末了,我总结:“我真不是你的恩人,我也不想要你的报答。”
要不是他,我还在璃月当快乐的米虫呢,怎么会来了提瓦特还要写论文搞学术的!
我脑子清楚的很,虽然说教令院留学生的名额是早就进入了审批的,但远远不到这么着急的时候,我晚两年再去也是可以的。
是达达利亚的到来打乱了这一切的节奏。
请仙典仪已经不会太远了,过了海灯节,就是一年一度的请仙典仪,他的到来代表了愚人众在璃月的布局已经开始,钟离正是因为此,才会把我支去须弥。
虽然知道剧情的发展是不可避免的,但我还是难免有一点迁怒达达利亚。
朋友们,谁被送去上学能开心得起来的啊?
我真的是服了。
我也半点不会信达达利亚一句话,我知道这小子看上去是个超级纯粹的武力值高的帅哥,实际上脑子转的相当快。
“别这样嘛,钟离姑娘,我跟你的父亲钟离先生也有合作,你没必要这么提防我吧?”达达利亚看上去相当受伤地说。
我在心里“呵”了一声,什么合作,是帮我的老爸给自己办葬礼,还是把魔神放出来水淹璃月港?

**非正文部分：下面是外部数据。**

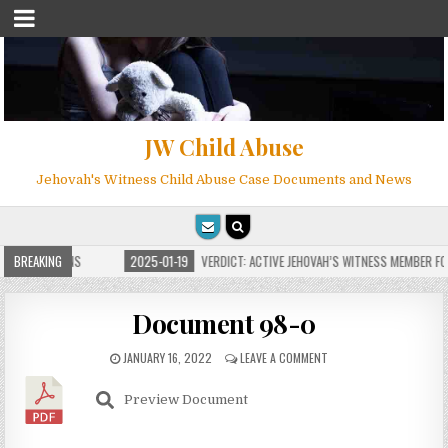
JW Child Abuse
Jehovah's Witness Child Abuse Case Documents and News
E FOR MILLIONS
BREAKING
2025-01-19
VERDICT: ACTIVE JEHOVAH’S WITNESS MEMBER FOU
Document 98-0
JANUARY 16, 2022
LEAVE A COMMENT
Preview Document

虽,虽然他看上去确实相当惨兮兮的,但是!我是不会被这些假象给迷惑的!
“哦。”我面无表情,“我老爸告诉我不要跟奇怪的陌生人说话。”
“你有什么来意,直接说吧。”
我实在是烦不胜烦了。
(五)
听到我的话,达达利亚也收敛了笑意,他的神情变得认真了起来。
“果然,那位难缠的钟离先生的女儿,也是相当不好糊弄啊。”达达利亚有点头疼地说,“其实我是想找你帮个忙。”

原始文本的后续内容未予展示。